▸ PROBLEM REQUIREMENTS
Below are several records. Retype exactly those lines running from the one with "the Clamp and butt weld fittings." through the one with "business travelers, families", end lines included, and no others.

▸ PROVIDED RECORDS
==*==
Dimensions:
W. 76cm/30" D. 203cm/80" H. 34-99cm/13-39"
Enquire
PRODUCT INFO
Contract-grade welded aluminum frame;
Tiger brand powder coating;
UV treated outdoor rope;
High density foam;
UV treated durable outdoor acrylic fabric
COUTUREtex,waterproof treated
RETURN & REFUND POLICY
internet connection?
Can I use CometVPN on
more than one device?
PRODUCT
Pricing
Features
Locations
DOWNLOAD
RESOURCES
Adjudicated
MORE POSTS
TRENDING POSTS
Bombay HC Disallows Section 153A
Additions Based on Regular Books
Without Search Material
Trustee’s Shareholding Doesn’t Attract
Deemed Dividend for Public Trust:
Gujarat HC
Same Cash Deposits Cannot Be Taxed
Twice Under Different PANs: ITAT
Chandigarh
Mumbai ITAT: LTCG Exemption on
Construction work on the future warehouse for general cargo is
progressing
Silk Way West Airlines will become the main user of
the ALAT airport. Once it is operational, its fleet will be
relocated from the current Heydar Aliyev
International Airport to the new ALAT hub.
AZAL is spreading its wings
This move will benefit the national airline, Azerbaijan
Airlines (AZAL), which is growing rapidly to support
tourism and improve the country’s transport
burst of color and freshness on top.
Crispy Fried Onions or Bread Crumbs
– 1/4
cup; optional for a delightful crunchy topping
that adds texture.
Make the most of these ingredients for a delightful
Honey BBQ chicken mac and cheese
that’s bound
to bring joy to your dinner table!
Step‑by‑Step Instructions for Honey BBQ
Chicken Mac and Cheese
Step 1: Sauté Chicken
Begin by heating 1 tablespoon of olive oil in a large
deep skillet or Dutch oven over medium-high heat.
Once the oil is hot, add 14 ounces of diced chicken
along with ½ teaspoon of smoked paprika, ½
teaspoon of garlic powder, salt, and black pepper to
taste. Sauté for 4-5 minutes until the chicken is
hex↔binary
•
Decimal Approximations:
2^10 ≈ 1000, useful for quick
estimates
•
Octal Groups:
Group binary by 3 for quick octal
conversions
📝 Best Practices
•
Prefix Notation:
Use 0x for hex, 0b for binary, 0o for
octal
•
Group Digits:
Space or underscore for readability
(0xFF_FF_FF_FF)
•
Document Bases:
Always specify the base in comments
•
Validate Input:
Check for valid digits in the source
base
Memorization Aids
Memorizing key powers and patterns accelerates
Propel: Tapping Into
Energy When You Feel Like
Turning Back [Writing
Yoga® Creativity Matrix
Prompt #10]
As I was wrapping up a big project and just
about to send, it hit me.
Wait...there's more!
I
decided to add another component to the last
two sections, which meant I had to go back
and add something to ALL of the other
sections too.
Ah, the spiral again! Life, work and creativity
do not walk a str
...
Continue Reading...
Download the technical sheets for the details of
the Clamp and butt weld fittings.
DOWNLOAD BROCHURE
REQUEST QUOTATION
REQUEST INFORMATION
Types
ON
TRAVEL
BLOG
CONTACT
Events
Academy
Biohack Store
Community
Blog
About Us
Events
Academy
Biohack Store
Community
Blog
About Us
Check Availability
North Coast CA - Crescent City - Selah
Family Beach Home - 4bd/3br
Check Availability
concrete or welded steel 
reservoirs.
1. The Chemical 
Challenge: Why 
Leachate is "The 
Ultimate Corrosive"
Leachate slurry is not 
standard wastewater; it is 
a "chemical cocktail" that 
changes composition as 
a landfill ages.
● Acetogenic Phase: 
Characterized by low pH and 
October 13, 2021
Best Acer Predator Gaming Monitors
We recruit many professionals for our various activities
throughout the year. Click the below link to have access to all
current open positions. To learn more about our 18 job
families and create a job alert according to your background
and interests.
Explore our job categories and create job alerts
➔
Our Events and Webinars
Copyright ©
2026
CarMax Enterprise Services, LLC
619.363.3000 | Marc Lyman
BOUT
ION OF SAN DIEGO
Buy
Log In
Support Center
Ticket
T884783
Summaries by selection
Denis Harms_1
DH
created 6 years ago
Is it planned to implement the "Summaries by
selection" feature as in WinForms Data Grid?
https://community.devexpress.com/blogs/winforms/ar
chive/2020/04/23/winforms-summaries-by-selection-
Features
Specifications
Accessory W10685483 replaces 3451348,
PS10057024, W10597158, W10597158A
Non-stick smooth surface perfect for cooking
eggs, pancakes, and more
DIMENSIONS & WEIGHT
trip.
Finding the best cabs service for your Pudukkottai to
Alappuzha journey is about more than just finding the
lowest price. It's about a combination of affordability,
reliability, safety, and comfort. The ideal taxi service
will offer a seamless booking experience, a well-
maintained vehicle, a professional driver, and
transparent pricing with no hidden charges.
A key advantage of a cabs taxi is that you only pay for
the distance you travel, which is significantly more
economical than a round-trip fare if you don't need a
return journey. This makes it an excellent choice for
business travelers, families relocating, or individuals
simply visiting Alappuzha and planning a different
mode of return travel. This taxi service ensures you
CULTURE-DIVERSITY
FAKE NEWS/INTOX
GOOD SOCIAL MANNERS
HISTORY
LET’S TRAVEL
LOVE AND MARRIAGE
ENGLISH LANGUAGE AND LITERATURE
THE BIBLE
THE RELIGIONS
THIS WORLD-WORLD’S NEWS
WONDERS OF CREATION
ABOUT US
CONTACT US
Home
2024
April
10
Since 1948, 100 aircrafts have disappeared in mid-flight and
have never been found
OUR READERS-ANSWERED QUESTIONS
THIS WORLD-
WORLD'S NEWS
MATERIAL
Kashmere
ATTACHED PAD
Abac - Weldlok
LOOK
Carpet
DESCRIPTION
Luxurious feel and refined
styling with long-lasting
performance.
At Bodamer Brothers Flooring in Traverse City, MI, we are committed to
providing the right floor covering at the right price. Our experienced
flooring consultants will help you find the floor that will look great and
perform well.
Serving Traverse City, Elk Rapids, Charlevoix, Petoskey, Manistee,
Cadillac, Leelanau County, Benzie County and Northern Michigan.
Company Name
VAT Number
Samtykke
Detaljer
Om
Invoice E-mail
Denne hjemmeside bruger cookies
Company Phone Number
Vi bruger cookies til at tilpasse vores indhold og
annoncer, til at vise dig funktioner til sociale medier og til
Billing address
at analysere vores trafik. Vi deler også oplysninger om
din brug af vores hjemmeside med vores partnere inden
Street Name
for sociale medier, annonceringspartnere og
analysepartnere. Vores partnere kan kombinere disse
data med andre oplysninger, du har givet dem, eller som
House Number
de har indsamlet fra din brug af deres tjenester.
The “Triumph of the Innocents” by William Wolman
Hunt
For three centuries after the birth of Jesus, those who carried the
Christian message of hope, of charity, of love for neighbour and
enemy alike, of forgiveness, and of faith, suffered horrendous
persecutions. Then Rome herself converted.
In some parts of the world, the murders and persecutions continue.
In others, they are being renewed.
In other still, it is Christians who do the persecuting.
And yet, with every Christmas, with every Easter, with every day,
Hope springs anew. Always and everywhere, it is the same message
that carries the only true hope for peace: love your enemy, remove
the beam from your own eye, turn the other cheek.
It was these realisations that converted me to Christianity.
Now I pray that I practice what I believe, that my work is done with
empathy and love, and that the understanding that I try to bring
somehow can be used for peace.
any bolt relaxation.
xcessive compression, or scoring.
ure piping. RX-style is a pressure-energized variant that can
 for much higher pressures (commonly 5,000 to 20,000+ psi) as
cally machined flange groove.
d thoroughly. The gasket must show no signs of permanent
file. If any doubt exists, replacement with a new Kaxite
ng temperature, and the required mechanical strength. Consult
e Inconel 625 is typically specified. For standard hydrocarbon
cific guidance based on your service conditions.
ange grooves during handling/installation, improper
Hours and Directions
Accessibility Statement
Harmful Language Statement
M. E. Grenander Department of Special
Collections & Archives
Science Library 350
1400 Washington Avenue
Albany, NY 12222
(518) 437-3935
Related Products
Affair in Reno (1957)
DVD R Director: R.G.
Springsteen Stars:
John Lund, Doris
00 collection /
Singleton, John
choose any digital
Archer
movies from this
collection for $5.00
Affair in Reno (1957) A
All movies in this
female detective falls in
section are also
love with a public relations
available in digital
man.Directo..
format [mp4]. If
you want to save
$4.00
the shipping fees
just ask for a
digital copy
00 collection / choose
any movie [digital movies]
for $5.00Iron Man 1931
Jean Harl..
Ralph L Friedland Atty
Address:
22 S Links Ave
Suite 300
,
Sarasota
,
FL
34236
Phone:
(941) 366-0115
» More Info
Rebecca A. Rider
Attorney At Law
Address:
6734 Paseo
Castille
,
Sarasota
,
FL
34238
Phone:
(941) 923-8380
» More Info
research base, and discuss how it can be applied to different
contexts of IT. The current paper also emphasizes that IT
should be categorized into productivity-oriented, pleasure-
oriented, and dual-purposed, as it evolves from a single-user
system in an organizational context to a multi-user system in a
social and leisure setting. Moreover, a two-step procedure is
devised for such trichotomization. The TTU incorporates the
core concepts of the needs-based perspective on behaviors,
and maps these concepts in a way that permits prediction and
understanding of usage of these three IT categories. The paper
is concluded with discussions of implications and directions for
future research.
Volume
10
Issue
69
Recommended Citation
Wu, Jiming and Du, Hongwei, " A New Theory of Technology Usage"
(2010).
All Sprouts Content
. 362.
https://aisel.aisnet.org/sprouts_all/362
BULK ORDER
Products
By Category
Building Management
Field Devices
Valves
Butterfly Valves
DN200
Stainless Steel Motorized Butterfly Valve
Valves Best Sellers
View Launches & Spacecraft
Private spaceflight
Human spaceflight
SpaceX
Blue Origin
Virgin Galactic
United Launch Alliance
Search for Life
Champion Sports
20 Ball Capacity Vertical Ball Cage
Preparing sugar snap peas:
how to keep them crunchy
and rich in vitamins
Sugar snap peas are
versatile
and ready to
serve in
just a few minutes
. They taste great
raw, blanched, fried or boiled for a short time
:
==*==
▸ RESULT
the Clamp and butt weld fittings.
DOWNLOAD BROCHURE
REQUEST QUOTATION
REQUEST INFORMATION
Types
ON
TRAVEL
BLOG
CONTACT
Events
Academy
Biohack Store
Community
Blog
About Us
Events
Academy
Biohack Store
Community
Blog
About Us
Check Availability
North Coast CA - Crescent City - Selah
Family Beach Home - 4bd/3br
Check Availability
concrete or welded steel 
reservoirs.
1. The Chemical 
Challenge: Why 
Leachate is "The 
Ultimate Corrosive"
Leachate slurry is not 
standard wastewater; it is 
a "chemical cocktail" that 
changes composition as 
a landfill ages.
● Acetogenic Phase: 
Characterized by low pH and 
October 13, 2021
Best Acer Predator Gaming Monitors
We recruit many professionals for our various activities
throughout the year. Click the below link to have access to all
current open positions. To learn more about our 18 job
families and create a job alert according to your background
and interests.
Explore our job categories and create job alerts
➔
Our Events and Webinars
Copyright ©
2026
CarMax Enterprise Services, LLC
619.363.3000 | Marc Lyman
BOUT
ION OF SAN DIEGO
Buy
Log In
Support Center
Ticket
T884783
Summaries by selection
Denis Harms_1
DH
created 6 years ago
Is it planned to implement the "Summaries by
selection" feature as in WinForms Data Grid?
https://community.devexpress.com/blogs/winforms/ar
chive/2020/04/23/winforms-summaries-by-selection-
Features
Specifications
Accessory W10685483 replaces 3451348,
PS10057024, W10597158, W10597158A
Non-stick smooth surface perfect for cooking
eggs, pancakes, and more
DIMENSIONS & WEIGHT
trip.
Finding the best cabs service for your Pudukkottai to
Alappuzha journey is about more than just finding the
lowest price. It's about a combination of affordability,
reliability, safety, and comfort. The ideal taxi service
will offer a seamless booking experience, a well-
maintained vehicle, a professional driver, and
transparent pricing with no hidden charges.
A key advantage of a cabs taxi is that you only pay for
the distance you travel, which is significantly more
economical than a round-trip fare if you don't need a
return journey. This makes it an excellent choice for
business travelers, families relocating, or individuals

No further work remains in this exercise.